La giornata della visita pastorale di Papa Francesco a Genova si è aperta ieri con un importante incontro con il mondo del lavoro agli stabilimenti dell'Ilva di Genova. Alle 8,30 circa Francesco ha risposto a quattro domande rivoltegli da un imprenditore, una giovane sindacalista, un lavoratore che sta compiendo un cammino di fede e, infine, una ragazza disoccupata. Ne è uscito un discorso molto ampio che ha saputo leggere la realtà attingendo a piene mani dalla dottrina sociale della Chiesa sul tema del lavoro.

NO A UN “ASSEGNO SOCIALE”, SI' AL “LAVORO PER TUTTI”
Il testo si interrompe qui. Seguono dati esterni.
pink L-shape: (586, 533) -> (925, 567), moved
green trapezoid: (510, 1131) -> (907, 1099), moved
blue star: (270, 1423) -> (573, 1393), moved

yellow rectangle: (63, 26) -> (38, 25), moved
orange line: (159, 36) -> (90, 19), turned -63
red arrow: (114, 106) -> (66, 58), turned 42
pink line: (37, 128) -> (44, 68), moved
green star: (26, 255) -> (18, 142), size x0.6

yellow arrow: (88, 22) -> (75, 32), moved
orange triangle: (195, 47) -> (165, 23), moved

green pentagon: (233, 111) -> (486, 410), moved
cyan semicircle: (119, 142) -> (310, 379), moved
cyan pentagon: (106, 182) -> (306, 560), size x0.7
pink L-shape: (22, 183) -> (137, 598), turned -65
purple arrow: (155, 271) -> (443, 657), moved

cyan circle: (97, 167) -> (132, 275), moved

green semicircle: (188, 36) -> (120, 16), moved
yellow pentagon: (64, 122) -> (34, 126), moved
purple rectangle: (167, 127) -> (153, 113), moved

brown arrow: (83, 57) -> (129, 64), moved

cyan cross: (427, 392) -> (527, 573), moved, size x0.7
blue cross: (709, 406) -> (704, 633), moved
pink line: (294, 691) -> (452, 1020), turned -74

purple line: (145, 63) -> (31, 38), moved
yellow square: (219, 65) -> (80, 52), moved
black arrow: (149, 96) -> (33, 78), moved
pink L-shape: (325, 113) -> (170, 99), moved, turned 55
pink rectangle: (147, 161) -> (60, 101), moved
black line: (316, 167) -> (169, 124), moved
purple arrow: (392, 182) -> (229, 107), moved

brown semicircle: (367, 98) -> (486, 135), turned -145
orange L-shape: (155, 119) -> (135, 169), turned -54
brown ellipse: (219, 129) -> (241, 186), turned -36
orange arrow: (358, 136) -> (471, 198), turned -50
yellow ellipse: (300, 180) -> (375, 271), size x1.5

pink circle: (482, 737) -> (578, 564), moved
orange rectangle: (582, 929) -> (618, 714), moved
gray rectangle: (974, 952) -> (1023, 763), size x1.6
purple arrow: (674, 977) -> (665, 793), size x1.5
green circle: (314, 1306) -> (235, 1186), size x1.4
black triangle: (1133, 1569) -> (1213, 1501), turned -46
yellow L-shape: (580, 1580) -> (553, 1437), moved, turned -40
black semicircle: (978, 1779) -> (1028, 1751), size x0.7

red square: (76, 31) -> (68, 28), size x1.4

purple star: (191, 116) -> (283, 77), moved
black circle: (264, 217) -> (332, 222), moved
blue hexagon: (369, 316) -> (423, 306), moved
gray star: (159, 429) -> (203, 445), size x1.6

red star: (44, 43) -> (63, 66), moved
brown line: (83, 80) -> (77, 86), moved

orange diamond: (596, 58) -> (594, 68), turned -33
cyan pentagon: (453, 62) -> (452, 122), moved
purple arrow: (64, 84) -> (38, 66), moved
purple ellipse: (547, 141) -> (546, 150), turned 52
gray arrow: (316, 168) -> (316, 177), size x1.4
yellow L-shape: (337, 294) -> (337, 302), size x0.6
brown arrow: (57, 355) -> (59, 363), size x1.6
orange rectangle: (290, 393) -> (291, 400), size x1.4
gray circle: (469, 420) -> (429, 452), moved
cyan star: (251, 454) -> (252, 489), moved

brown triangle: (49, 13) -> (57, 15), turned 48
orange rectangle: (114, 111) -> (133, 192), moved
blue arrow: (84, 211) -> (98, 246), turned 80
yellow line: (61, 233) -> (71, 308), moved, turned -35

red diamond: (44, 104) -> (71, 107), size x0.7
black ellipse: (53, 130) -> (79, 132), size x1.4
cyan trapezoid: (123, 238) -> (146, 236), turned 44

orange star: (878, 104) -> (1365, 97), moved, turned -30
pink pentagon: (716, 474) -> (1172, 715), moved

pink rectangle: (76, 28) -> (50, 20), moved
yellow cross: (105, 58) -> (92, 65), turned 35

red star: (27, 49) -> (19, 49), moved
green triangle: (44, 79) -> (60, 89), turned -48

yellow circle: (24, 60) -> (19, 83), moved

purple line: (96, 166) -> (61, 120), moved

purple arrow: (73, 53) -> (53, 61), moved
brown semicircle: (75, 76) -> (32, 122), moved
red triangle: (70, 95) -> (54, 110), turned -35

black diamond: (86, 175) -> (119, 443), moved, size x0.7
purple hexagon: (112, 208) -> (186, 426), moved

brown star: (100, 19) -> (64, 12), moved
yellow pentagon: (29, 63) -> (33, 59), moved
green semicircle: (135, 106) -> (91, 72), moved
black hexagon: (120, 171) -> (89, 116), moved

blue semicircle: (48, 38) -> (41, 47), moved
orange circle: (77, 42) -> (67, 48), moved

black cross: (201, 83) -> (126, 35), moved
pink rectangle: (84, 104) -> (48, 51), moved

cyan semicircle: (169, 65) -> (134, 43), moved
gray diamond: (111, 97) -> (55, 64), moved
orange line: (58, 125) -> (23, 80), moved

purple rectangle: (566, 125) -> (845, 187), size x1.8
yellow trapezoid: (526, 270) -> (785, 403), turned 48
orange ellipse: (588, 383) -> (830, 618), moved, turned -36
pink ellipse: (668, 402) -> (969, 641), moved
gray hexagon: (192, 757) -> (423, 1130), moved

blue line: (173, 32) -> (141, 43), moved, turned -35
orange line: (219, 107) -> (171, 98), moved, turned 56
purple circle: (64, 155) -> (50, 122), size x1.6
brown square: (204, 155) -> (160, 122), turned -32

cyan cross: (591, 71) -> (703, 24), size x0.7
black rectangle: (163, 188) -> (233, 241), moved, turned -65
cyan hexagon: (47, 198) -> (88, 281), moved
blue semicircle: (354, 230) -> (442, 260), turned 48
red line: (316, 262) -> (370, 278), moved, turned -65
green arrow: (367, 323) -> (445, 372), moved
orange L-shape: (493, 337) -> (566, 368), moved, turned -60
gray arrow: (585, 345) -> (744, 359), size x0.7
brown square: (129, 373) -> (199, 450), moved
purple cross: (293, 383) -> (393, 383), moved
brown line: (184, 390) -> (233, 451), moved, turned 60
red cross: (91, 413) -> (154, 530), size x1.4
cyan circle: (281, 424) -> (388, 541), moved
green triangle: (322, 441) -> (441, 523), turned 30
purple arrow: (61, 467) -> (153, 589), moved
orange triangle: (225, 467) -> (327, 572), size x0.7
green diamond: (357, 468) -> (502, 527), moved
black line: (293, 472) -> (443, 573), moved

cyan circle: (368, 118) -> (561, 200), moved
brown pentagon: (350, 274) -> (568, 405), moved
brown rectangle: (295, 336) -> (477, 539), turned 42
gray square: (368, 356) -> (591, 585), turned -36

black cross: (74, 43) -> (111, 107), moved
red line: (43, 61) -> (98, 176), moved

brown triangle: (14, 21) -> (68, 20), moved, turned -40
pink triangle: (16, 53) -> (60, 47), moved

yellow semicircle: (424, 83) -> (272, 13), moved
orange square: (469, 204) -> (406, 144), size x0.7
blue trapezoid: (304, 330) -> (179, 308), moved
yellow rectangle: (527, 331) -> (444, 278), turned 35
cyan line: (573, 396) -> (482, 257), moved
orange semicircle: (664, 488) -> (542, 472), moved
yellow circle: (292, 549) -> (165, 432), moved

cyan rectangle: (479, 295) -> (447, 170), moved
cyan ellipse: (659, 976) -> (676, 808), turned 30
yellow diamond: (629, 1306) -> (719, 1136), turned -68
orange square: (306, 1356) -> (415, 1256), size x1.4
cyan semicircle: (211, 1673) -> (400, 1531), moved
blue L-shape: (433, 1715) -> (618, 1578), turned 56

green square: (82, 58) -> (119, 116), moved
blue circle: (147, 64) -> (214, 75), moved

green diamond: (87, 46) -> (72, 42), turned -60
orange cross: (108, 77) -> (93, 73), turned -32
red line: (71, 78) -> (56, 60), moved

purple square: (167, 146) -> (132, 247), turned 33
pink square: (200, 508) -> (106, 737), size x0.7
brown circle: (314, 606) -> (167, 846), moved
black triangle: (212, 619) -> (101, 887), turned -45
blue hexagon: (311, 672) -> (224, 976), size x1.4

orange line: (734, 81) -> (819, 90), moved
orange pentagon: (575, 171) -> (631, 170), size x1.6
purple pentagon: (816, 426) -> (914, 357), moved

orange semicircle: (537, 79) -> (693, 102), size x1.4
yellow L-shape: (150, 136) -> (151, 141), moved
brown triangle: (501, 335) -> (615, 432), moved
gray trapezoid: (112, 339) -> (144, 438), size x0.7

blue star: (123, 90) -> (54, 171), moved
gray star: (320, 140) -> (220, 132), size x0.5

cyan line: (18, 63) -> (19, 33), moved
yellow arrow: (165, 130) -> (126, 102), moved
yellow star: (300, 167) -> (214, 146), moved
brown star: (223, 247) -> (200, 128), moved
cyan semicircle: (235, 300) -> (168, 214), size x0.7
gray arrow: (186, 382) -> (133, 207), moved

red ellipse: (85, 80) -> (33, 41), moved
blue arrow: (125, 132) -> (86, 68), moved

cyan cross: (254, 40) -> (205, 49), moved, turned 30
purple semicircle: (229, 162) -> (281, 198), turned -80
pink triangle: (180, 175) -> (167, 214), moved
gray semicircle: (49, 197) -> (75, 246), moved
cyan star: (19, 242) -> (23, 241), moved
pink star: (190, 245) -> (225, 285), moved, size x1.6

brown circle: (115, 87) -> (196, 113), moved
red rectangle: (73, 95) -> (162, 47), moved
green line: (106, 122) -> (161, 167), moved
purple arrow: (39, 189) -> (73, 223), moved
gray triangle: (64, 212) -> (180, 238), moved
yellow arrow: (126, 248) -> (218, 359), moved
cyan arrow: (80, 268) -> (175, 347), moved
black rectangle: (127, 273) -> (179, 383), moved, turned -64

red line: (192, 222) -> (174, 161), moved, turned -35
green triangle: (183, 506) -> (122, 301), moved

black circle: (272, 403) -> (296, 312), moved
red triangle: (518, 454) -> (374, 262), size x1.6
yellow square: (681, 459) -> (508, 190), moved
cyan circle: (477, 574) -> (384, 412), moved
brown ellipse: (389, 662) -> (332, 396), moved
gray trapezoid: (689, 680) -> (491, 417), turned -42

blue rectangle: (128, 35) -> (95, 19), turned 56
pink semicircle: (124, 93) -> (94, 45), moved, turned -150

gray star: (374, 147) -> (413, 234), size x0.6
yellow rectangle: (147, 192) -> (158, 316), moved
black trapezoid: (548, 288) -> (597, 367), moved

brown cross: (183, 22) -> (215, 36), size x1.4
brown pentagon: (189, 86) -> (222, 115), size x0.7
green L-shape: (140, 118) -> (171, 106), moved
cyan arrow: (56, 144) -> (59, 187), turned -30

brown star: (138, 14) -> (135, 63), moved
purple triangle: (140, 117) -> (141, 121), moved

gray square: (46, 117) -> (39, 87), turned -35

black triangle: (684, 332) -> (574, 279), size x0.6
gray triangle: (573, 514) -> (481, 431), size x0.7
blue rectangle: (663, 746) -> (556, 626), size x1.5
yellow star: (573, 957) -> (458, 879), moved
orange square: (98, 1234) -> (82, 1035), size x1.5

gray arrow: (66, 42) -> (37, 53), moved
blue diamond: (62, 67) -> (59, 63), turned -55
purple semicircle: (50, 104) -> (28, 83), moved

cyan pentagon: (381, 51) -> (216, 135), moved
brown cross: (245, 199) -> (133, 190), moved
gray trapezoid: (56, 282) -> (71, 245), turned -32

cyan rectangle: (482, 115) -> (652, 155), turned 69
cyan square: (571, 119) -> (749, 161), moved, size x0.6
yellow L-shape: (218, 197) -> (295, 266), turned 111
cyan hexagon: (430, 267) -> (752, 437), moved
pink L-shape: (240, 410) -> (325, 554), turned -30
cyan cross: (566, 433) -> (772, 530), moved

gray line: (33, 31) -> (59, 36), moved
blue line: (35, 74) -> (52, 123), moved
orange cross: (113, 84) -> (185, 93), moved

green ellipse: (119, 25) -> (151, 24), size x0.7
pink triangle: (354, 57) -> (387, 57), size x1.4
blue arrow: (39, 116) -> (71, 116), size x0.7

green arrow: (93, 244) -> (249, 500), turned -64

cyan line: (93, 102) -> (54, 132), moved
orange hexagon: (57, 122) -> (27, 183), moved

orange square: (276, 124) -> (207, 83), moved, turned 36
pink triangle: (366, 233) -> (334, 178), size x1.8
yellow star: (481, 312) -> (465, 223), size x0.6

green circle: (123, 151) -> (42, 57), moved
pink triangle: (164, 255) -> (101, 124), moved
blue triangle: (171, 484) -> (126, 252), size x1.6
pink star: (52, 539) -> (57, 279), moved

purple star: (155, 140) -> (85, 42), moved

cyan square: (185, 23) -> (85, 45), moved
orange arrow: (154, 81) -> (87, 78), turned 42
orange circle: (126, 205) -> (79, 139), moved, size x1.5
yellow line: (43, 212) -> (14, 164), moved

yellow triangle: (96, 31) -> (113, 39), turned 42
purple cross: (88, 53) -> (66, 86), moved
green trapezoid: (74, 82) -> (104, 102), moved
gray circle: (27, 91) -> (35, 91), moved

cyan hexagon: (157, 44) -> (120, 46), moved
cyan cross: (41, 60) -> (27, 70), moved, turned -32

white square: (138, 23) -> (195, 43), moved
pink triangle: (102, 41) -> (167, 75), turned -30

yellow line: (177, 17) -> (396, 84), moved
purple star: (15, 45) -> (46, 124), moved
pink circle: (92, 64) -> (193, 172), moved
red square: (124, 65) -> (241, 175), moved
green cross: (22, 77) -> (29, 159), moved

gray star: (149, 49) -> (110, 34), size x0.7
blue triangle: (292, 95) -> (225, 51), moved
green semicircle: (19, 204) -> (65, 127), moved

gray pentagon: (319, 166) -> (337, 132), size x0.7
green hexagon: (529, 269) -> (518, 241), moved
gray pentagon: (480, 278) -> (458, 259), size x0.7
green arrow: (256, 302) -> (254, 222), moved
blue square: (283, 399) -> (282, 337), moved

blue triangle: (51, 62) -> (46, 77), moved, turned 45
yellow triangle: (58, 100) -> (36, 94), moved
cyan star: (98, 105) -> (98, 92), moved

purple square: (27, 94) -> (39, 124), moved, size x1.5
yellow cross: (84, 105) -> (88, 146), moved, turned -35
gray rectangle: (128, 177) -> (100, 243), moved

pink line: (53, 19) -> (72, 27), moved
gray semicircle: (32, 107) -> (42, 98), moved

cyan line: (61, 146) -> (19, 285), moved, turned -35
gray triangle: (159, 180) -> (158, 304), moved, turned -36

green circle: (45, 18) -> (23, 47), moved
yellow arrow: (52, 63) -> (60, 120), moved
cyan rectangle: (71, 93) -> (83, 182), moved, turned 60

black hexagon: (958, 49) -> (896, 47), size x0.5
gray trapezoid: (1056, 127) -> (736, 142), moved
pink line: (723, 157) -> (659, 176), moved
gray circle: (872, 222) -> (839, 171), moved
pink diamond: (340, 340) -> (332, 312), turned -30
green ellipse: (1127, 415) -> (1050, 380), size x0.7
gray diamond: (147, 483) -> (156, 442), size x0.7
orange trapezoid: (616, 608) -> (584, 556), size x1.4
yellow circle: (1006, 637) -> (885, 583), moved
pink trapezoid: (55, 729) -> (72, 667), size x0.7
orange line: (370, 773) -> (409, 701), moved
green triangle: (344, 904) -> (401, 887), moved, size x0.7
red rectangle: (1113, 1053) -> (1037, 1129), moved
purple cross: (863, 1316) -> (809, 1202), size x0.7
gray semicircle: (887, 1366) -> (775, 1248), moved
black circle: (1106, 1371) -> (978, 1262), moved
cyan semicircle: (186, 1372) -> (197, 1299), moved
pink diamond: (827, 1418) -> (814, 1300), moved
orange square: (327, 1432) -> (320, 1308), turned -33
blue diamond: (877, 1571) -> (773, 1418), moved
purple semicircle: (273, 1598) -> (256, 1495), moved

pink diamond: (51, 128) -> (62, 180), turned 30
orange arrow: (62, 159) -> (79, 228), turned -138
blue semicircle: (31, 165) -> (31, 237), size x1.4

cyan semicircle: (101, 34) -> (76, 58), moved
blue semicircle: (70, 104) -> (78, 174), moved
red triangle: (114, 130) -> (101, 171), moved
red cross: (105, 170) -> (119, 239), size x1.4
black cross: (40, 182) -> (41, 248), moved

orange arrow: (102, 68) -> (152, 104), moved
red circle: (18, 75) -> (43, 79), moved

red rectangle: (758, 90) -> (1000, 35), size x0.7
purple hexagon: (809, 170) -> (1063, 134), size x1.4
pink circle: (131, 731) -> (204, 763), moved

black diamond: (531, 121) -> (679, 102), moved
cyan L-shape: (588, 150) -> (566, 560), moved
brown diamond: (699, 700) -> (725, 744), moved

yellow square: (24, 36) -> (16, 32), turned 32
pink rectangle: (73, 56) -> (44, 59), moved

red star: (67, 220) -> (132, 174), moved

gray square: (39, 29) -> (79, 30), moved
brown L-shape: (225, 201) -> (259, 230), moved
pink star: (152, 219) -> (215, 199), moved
Rispondendo alla giovane sindacalista ha sottolineato l'importanza della azione politica per creare lavoro. «Bisogna (...) guardare senza paura, ma con responsabilità, alle trasformazioni tecnologiche dell’economia e della vita e non rassegnarsi all’ideologia che sta prendendo piede ovunque, che immagina un mondo dove solo metà o forse due terzi dei lavoratori lavoreranno, e gli altri saranno mantenuti da un assegno sociale. Dev’essere chiaro che l’obiettivo vero da raggiungere non è il “reddito per tutti”, ma il “lavoro per tutti”! Perché senza lavoro, senza lavoro per tutti non ci sarà dignità per tutti. Il lavoro di oggi e di domani sarà diverso, forse molto diverso – pensiamo alla rivoluzione industriale, c’è stato un cambio; anche qui ci sarà una rivoluzione – sarà diverso dal lavoro di ieri, ma dovrà essere lavoro, non pensione, non pensionati: lavoro».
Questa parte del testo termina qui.